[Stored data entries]
[Start of Attachment]

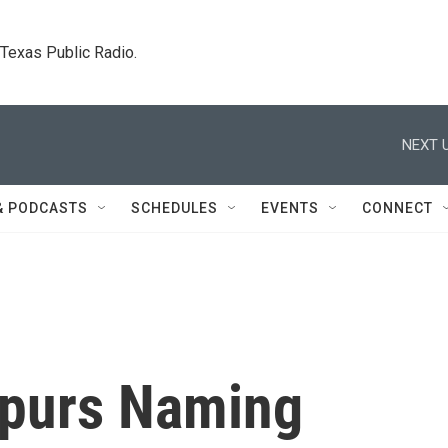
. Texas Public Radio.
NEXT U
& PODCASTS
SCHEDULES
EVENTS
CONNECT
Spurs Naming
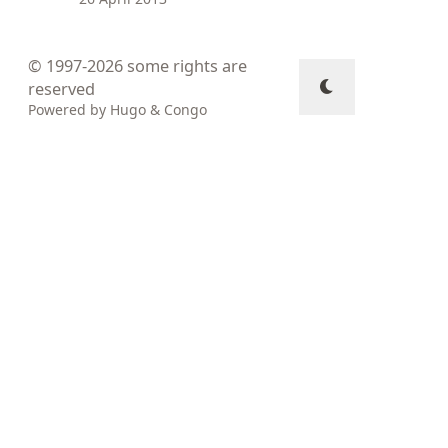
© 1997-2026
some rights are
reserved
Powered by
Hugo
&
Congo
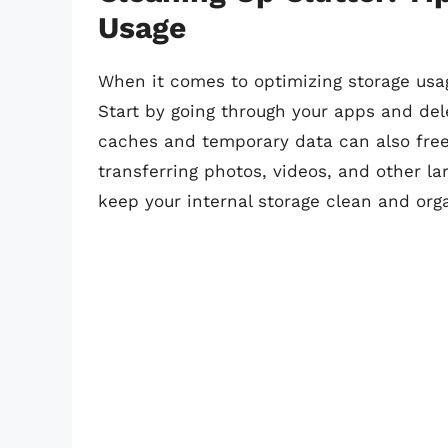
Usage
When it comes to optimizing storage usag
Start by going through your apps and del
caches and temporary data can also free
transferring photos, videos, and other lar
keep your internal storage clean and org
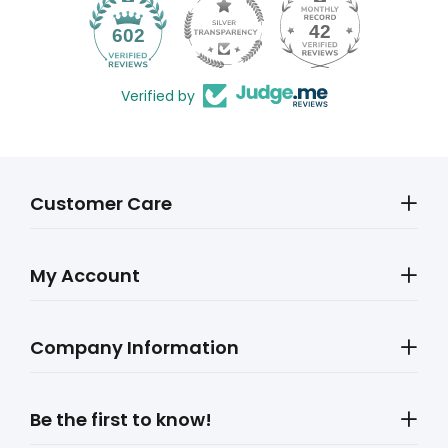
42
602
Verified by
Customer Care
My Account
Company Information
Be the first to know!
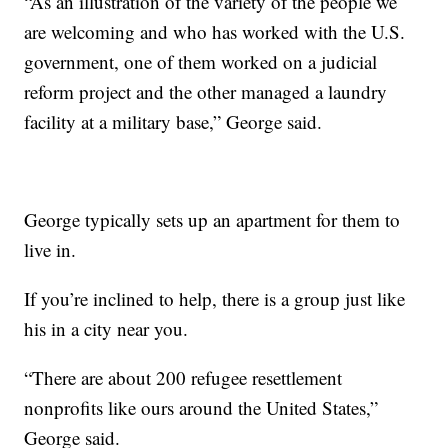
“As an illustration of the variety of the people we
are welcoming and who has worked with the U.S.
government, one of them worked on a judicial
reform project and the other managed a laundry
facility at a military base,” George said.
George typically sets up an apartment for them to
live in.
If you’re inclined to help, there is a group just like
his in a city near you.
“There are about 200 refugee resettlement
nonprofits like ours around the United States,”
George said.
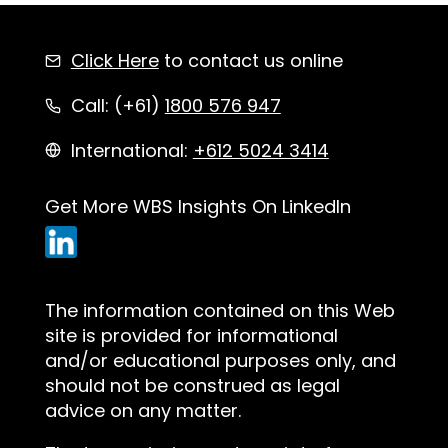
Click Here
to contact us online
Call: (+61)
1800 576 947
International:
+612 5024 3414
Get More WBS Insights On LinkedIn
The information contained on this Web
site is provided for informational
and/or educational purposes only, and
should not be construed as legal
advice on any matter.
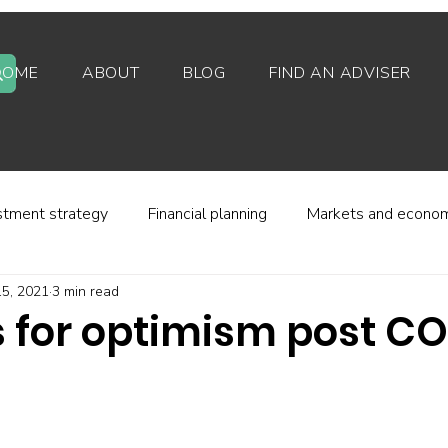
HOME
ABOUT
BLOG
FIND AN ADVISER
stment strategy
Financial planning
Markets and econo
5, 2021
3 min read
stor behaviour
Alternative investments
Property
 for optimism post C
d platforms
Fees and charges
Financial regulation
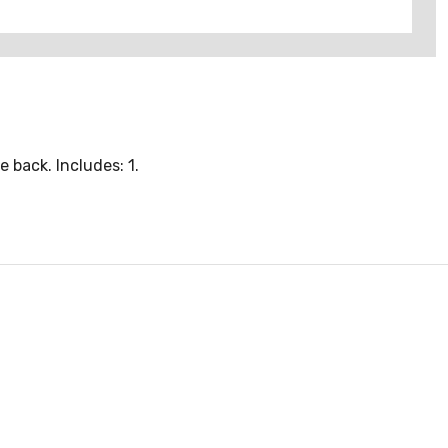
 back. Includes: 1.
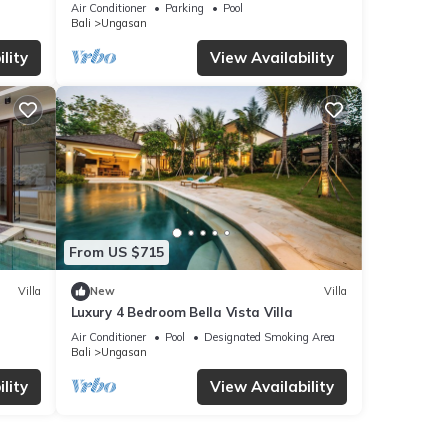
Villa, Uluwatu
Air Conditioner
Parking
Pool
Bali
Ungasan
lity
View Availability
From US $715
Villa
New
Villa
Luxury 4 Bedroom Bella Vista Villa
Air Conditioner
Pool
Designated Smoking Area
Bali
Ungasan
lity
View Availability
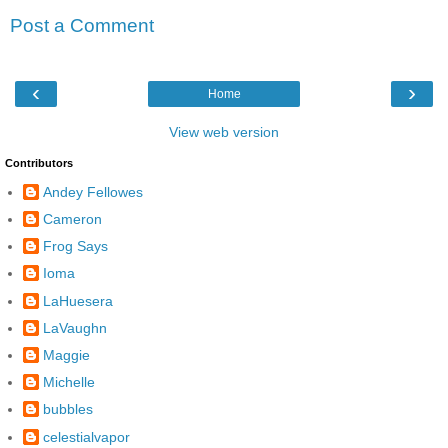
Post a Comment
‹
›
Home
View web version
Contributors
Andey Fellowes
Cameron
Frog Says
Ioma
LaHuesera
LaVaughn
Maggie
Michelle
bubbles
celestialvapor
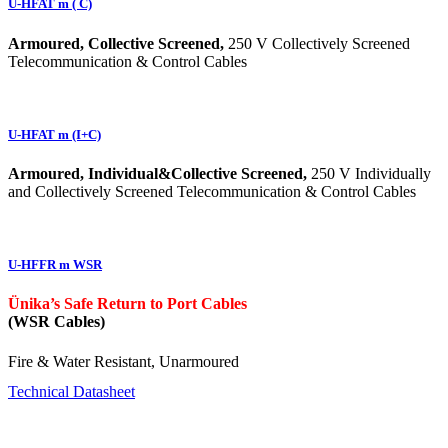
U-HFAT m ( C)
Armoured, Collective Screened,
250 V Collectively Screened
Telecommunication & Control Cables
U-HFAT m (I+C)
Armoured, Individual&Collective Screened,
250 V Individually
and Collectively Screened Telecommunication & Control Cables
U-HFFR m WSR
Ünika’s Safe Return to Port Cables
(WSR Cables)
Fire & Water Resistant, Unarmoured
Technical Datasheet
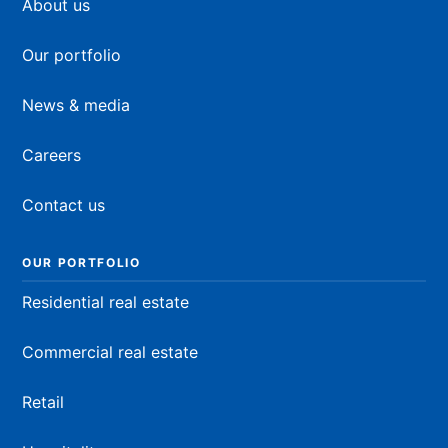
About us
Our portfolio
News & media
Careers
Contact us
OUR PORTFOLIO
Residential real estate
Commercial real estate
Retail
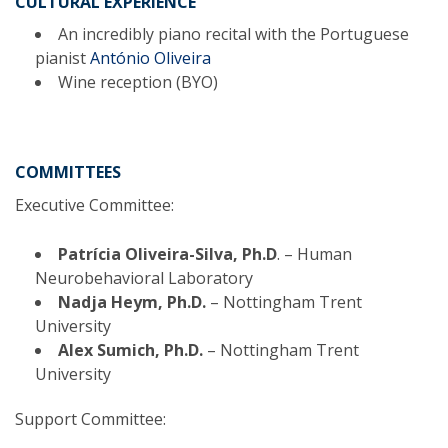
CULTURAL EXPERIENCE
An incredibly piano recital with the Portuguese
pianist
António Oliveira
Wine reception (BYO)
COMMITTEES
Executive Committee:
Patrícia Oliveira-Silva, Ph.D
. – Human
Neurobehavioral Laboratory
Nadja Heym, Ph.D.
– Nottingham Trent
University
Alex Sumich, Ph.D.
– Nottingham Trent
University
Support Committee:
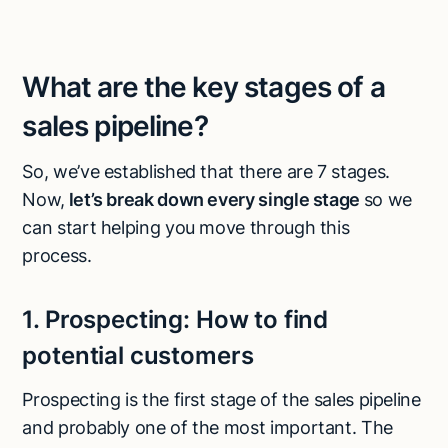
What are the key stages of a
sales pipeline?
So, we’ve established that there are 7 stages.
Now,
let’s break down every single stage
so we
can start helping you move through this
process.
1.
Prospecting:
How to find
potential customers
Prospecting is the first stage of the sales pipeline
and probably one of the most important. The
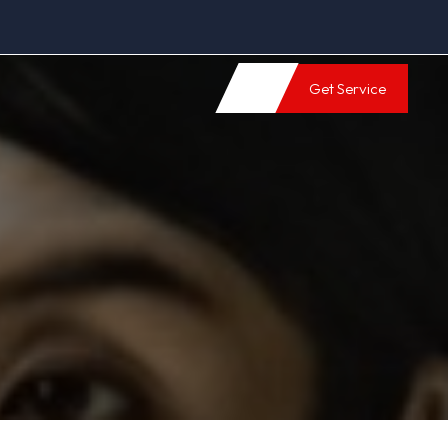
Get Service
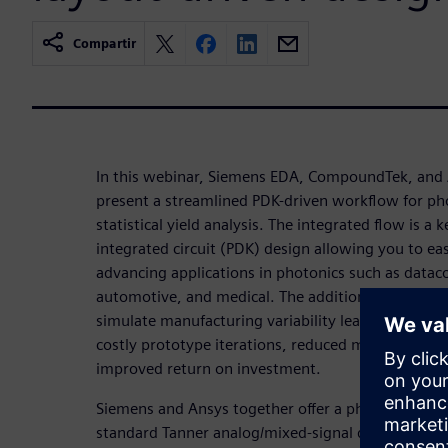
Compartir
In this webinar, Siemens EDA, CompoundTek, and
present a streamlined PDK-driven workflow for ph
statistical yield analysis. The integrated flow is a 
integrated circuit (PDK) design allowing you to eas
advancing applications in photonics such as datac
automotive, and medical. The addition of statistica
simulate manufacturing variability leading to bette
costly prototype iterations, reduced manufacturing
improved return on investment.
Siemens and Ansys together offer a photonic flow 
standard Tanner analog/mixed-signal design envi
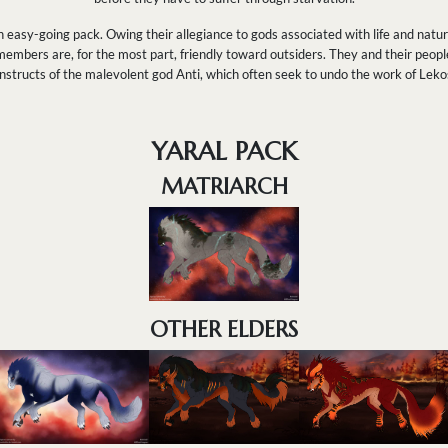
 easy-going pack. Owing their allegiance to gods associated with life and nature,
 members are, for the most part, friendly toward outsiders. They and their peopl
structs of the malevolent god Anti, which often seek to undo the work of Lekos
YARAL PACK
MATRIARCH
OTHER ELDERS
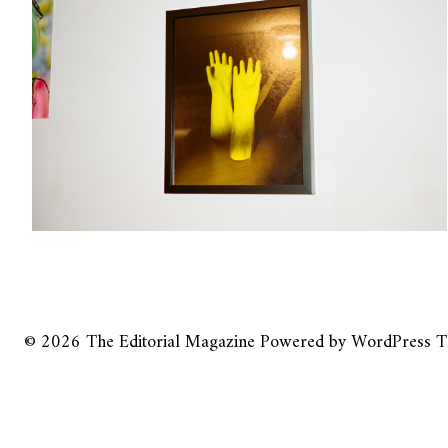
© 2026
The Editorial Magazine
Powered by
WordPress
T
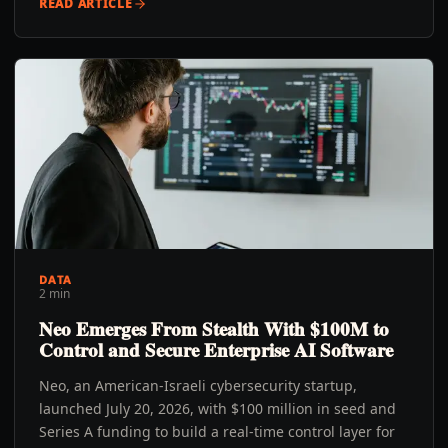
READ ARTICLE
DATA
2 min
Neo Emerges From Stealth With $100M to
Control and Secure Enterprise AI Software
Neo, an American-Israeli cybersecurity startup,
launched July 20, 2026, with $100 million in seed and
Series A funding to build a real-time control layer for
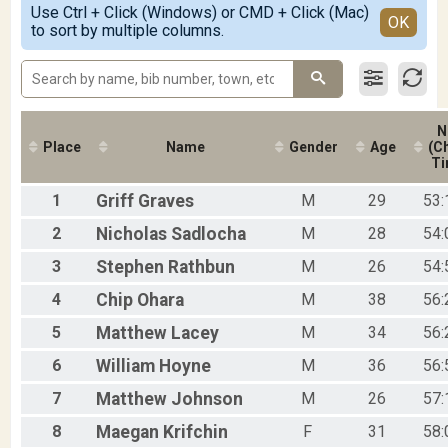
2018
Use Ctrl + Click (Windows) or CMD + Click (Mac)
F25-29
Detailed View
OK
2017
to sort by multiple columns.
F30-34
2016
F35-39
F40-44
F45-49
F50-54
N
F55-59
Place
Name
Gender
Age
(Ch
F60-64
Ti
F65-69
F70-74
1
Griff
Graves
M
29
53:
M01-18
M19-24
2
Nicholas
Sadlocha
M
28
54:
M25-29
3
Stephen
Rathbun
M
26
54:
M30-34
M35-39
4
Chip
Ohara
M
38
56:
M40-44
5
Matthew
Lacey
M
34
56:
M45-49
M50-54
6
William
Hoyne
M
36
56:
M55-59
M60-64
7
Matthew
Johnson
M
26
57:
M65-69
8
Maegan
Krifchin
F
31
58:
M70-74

[End of Attachment]

• **Prompt**:
Extract all the data above exactly, excluding every picture.

• **Solution below**:
. Texas Public Radio.
NEXT U
& PODCASTS
SCHEDULES
EVENTS
CONNECT
Spurs Naming
© 1997-2026
some rights are
reserved
Powered by
Hugo
&
Congo
Usage
When it comes to optimizing storage usag
Start by going through your apps and del
caches and temporary data can also free
transferring photos, videos, and other lar
keep your internal storage clean and org
42
602
Verified by
Customer Care
My Account
Company Information
Be the first to know!
“As an illustration of the variety of the people we
are welcoming and who has worked with the U.S.
government, one of them worked on a judicial
reform project and the other managed a laundry
facility at a military base,” George said.
George typically sets up an apartment for them to
live in.
If you’re inclined to help, there is a group just like
his in a city near you.
“There are about 200 refugee resettlement
nonprofits like ours around the United States,”
George said.
Click Here
to contact us online
Call: (+61)
1800 576 947
International:
+612 5024 3414
Get More WBS Insights On LinkedIn
The information contained on this Web
site is provided for informational
and/or educational purposes only, and
should not be construed as legal
advice on any matter.
HOME
ABOUT
BLOG
FIND AN ADVISER
stment strategy
Financial planning
Markets and econo
5, 2021
3 min read
stor behaviour
Alternative investments
Property
 for optimism post C
d platforms
Fees and charges
Financial regulation
 back. Includes: 1.
Villa, Uluwatu
Air Conditioner
Parking
Pool
Bali
Ungasan
lity
View Availability
From US $715
Villa
New
Villa
Luxury 4 Bedroom Bella Vista Villa
Air Conditioner
Pool
Designated Smoking Area
Bali
Ungasan
lity
View Availability
Post a Comment
‹
›
Home
View web version
Contributors
Andey Fellowes
Cameron
Frog Says
Ioma
LaHuesera
LaVaughn
Maggie
Michelle
bubbles
celestialvapor
U-HFAT m ( C)
Armoured, Collective Screened,
250 V Collectively Screened
Telecommunication & Control Cables
U-HFAT m (I+C)
Armoured, Individual&Collective Screened,
250 V Individually
and Collectively Screened Telecommunication & Control Cables
U-HFFR m WSR
Ünika’s Safe Return to Port Cables
(WSR Cables)
Fire & Water Resistant, Unarmoured
Technical Datasheet
About us
Our portfolio
News & media
Careers
Contact us
OUR PORTFOLIO
Residential real estate
Commercial real estate
Retail
CULTURAL EXPERIENCE
An incredibly piano recital with the Portuguese
pianist
António Oliveira
Wine reception (BYO)
COMMITTEES
Executive Committee:
Patrícia Oliveira-Silva, Ph.D
. – Human
Neurobehavioral Laboratory
Nadja Heym, Ph.D.
– Nottingham Trent
University
Alex Sumich, Ph.D.
– Nottingham Trent
University
Support Committee:
What are the key stages of a
sales pipeline?
So, we’ve established that there are 7 stages.
Now,
let’s break down every single stage
so we
can start helping you move through this
process.
1.
Prospecting:
How to find
potential customers
Prospecting is the first stage of the sales pipeline
and probably one of the most important. The
Get Service
Compartir
In this webinar, Siemens EDA, CompoundTek, and
present a streamlined PDK-driven workflow for ph
statistical yield analysis. The integrated flow is a 
integrated circuit (PDK) design allowing you to eas
advancing applications in photonics such as datac
automotive, and medical. The addition of statistica
simulate manufacturing variability leading to bette
costly prototype iterations, reduced manufacturing
improved return on investment.
Siemens and Ansys together offer a photonic flow 
standard Tanner analog/mixed-signal design envi
 easy-going pack. Owing their allegiance to gods associated with life and nature,
 members are, for the most part, friendly toward outsiders. They and their peopl
structs of the malevolent god Anti, which often seek to undo the work of Lekos
YARAL PACK
MATRIARCH
OTHER ELDERS
© 2026
The Editorial Magazine
Powered by
WordPress
T
READ ARTICLE
DATA
2 min
Neo Emerges From Stealth With $100M to
Control and Secure Enterprise AI Software
Neo, an American-Israeli cybersecurity startup,
launched July 20, 2026, with $100 million in seed and
Series A funding to build a real-time control layer for
2018
Use Ctrl + Click (Windows) or CMD + Click (Mac)
F25-29
Detailed View
OK
2017
to sort by multiple columns.
F30-34
2016
F35-39
F40-44
F45-49
F50-54
N
F55-59
Place
Name
Gender
Age
(Ch
F60-64
Ti
F65-69
F70-74
1
Griff
Graves
M
29
53:
M01-18
M19-24
2
Nicholas
Sadlocha
M
28
54:
M25-29
3
Stephen
Rathbun
M
26
54:
M30-34
M35-39
4
Chip
Ohara
M
38
56:
M40-44
5
Matthew
Lacey
M
34
56:
M45-49
M50-54
6
William
Hoyne
M
36
56:
M55-59
M60-64
7
Matthew
Johnson
M
26
57:
M65-69
8
Maegan
Krifchin
F
31
58:
M70-74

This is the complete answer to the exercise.